• **THE DATA**:
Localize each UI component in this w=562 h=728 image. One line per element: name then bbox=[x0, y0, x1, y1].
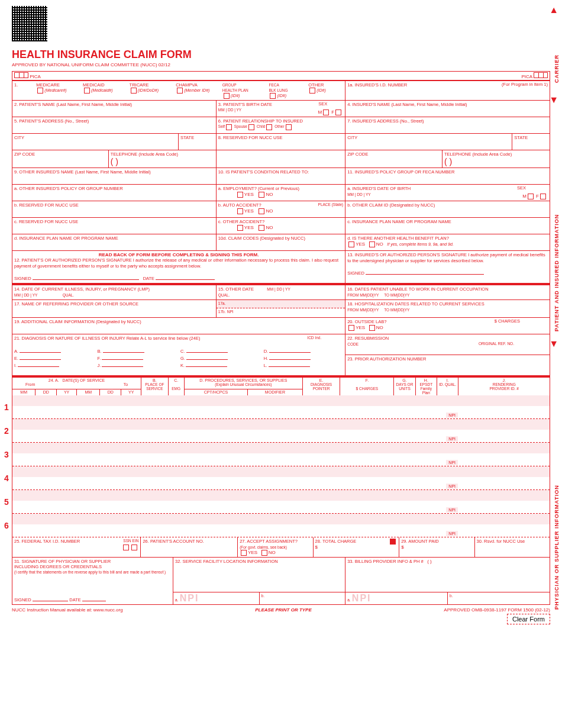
box-25[interactable]: 25. FEDERAL TAX I.D. NUMBER SSN EIN bbox=[12, 537, 141, 557]
box-9a[interactable]: a. OTHER INSURED'S POLICY OR GROUP NUMBE… bbox=[12, 185, 217, 201]
box-10d[interactable]: 10d. CLAIM CODES (Designated by NUCC) bbox=[217, 234, 345, 251]
box-15[interactable]: 15. OTHER DATE MM | DD | YY QUAL. bbox=[217, 284, 345, 300]
box-20: 20. OUTSIDE LAB? $ CHARGES YES NO bbox=[345, 318, 550, 334]
diag-K[interactable]: K. bbox=[180, 361, 260, 368]
benefit-no[interactable] bbox=[369, 241, 375, 247]
diag-E[interactable]: E. bbox=[14, 354, 94, 361]
box-10: 10. IS PATIENT'S CONDITION RELATED TO: bbox=[217, 168, 345, 185]
rel-self[interactable] bbox=[226, 124, 232, 130]
box-9[interactable]: 9. OTHER INSURED'S NAME (Last Name, Firs… bbox=[12, 168, 217, 185]
approved-line: APPROVED BY NATIONAL UNIFORM CLAIM COMMI… bbox=[12, 62, 550, 67]
ins-sex-f[interactable] bbox=[540, 194, 546, 199]
service-line-2[interactable]: 2NPI bbox=[12, 419, 550, 443]
ssn-check[interactable] bbox=[123, 545, 129, 550]
box-7-city[interactable]: CITY bbox=[345, 134, 512, 150]
box-30: 30. Rsvd. for NUCC Use bbox=[475, 537, 550, 557]
feca-check[interactable] bbox=[270, 93, 276, 99]
other-check[interactable] bbox=[309, 88, 315, 94]
box-32[interactable]: 32. SERVICE FACILITY LOCATION INFORMATIO… bbox=[173, 558, 345, 605]
auto-yes[interactable] bbox=[237, 208, 243, 214]
box-7[interactable]: 7. INSURED'S ADDRESS (No., Street) bbox=[345, 117, 550, 134]
box-28[interactable]: 28. TOTAL CHARGE $ bbox=[314, 537, 400, 557]
box-23[interactable]: 23. PRIOR AUTHORIZATION NUMBER bbox=[345, 355, 550, 376]
clear-form-button[interactable]: Clear Form bbox=[507, 614, 550, 624]
diag-J[interactable]: J. bbox=[98, 361, 177, 368]
box-14[interactable]: 14. DATE OF CURRENT ILLNESS, INJURY, or … bbox=[12, 284, 217, 300]
box-18[interactable]: 18. HOSPITALIZATION DATES RELATED TO CUR… bbox=[345, 300, 550, 318]
sex-m-check[interactable] bbox=[323, 109, 329, 115]
diag-A[interactable]: A. bbox=[14, 347, 94, 354]
box-1a[interactable]: 1a. INSURED'S I.D. NUMBER (For Program i… bbox=[345, 80, 550, 101]
service-line-5[interactable]: 5NPI bbox=[12, 490, 550, 514]
box-6: 6. PATIENT RELATIONSHIP TO INSURED Self … bbox=[217, 117, 345, 134]
box-5-state[interactable]: STATE bbox=[179, 134, 217, 150]
otheracc-yes[interactable] bbox=[237, 225, 243, 231]
box-26[interactable]: 26. PATIENT'S ACCOUNT NO. bbox=[141, 537, 238, 557]
emp-yes[interactable] bbox=[237, 192, 243, 198]
service-line-1[interactable]: 1NPI bbox=[12, 395, 550, 419]
box-2[interactable]: 2. PATIENT'S NAME (Last Name, First Name… bbox=[12, 101, 217, 117]
box-10a: a. EMPLOYMENT? (Current or Previous)YES … bbox=[217, 185, 345, 201]
service-line-6[interactable]: 6NPI bbox=[12, 514, 550, 537]
box-11a[interactable]: a. INSURED'S DATE OF BIRTH SEX MM | DD |… bbox=[345, 185, 550, 201]
box-13[interactable]: 13. INSURED'S OR AUTHORIZED PERSON'S SIG… bbox=[345, 251, 550, 284]
otheracc-no[interactable] bbox=[259, 225, 264, 231]
medicaid-check[interactable] bbox=[84, 88, 90, 94]
diag-G[interactable]: G. bbox=[180, 354, 260, 361]
rel-spouse[interactable] bbox=[248, 124, 254, 130]
medicare-check[interactable] bbox=[37, 88, 43, 94]
ins-sex-m[interactable] bbox=[528, 194, 534, 199]
emp-no[interactable] bbox=[259, 192, 264, 198]
tricare-check[interactable] bbox=[131, 88, 137, 94]
box-5-phone[interactable]: TELEPHONE (Include Area Code)( ) bbox=[109, 150, 217, 168]
box-9d[interactable]: d. INSURANCE PLAN NAME OR PROGRAM NAME bbox=[12, 234, 217, 251]
diag-D[interactable]: D. bbox=[264, 347, 344, 354]
footer-center: PLEASE PRINT OR TYPE bbox=[255, 607, 312, 613]
benefit-yes[interactable] bbox=[348, 241, 354, 247]
outlab-yes[interactable] bbox=[348, 325, 354, 331]
diag-B[interactable]: B. bbox=[98, 347, 177, 354]
box-17[interactable]: 17. NAME OF REFERRING PROVIDER OR OTHER … bbox=[12, 300, 217, 318]
box-27: 27. ACCEPT ASSIGNMENT?(For govt. claims,… bbox=[238, 537, 313, 557]
box-5[interactable]: 5. PATIENT'S ADDRESS (No., Street) bbox=[12, 117, 217, 134]
box-16[interactable]: 16. DATES PATIENT UNABLE TO WORK IN CURR… bbox=[345, 284, 550, 300]
box-22[interactable]: 22. RESUBMISSION CODE ORIGINAL REF. NO. bbox=[345, 334, 550, 355]
rel-child[interactable] bbox=[266, 124, 272, 130]
box-12[interactable]: READ BACK OF FORM BEFORE COMPLETING & SI… bbox=[12, 251, 345, 284]
box-5-zip[interactable]: ZIP CODE bbox=[12, 150, 109, 168]
box-31[interactable]: 31. SIGNATURE OF PHYSICIAN OR SUPPLIER I… bbox=[12, 558, 173, 605]
diag-L[interactable]: L. bbox=[264, 361, 344, 368]
box-29[interactable]: 29. AMOUNT PAID$ bbox=[399, 537, 474, 557]
diag-C[interactable]: C. bbox=[180, 347, 260, 354]
service-line-3[interactable]: 3NPI bbox=[12, 443, 550, 466]
accept-yes[interactable] bbox=[241, 550, 247, 556]
box-7-state[interactable]: STATE bbox=[512, 134, 550, 150]
outlab-no[interactable] bbox=[369, 325, 375, 331]
box-7-phone[interactable]: TELEPHONE (Include Area Code)( ) bbox=[443, 150, 550, 168]
sex-f-check[interactable] bbox=[335, 109, 341, 115]
box-21[interactable]: 21. DIAGNOSIS OR NATURE OF ILLNESS OR IN… bbox=[12, 334, 345, 376]
diag-I[interactable]: I. bbox=[14, 361, 94, 368]
box-4[interactable]: 4. INSURED'S NAME (Last Name, First Name… bbox=[345, 101, 550, 117]
box-11[interactable]: 11. INSURED'S POLICY GROUP OR FECA NUMBE… bbox=[345, 168, 550, 185]
box-5-city[interactable]: CITY bbox=[12, 134, 179, 150]
box-19[interactable]: 19. ADDITIONAL CLAIM INFORMATION (Design… bbox=[12, 318, 345, 334]
diag-F[interactable]: F. bbox=[98, 354, 177, 361]
box-11c[interactable]: c. INSURANCE PLAN NAME OR PROGRAM NAME bbox=[345, 218, 550, 234]
rel-other[interactable] bbox=[286, 124, 292, 130]
service-line-4[interactable]: 4NPI bbox=[12, 466, 550, 490]
box-7-zip[interactable]: ZIP CODE bbox=[345, 150, 443, 168]
accept-no[interactable] bbox=[261, 550, 267, 556]
physician-vtext: PHYSICIAN OR SUPPLIER INFORMATION bbox=[554, 468, 560, 610]
box-8: 8. RESERVED FOR NUCC USE bbox=[217, 134, 345, 150]
box-3[interactable]: 3. PATIENT'S BIRTH DATE SEX MM | DD | YY… bbox=[217, 101, 345, 117]
box-24-header: 24. A. DATE(S) OF SERVICEFromTo B.PLACE … bbox=[12, 376, 550, 395]
diag-H[interactable]: H. bbox=[264, 354, 344, 361]
ein-check[interactable] bbox=[131, 545, 137, 550]
champva-check[interactable] bbox=[177, 88, 183, 94]
box-11b[interactable]: b. OTHER CLAIM ID (Designated by NUCC) bbox=[345, 201, 550, 218]
grouphealth-check[interactable] bbox=[224, 93, 230, 99]
box-33[interactable]: 33. BILLING PROVIDER INFO & PH # ( ) a. … bbox=[345, 558, 550, 605]
auto-no[interactable] bbox=[259, 208, 264, 214]
box-17ab[interactable]: 17a. 17b. NPI bbox=[217, 300, 345, 318]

• **ASSIGNMENT**:
Please go line by line through the records above, copying each one that holds the string "benefit".

• **OUTPUT FOR THIS TASK**:
benefit-no[interactable] bbox=[369, 241, 375, 247]
benefit-yes[interactable] bbox=[348, 241, 354, 247]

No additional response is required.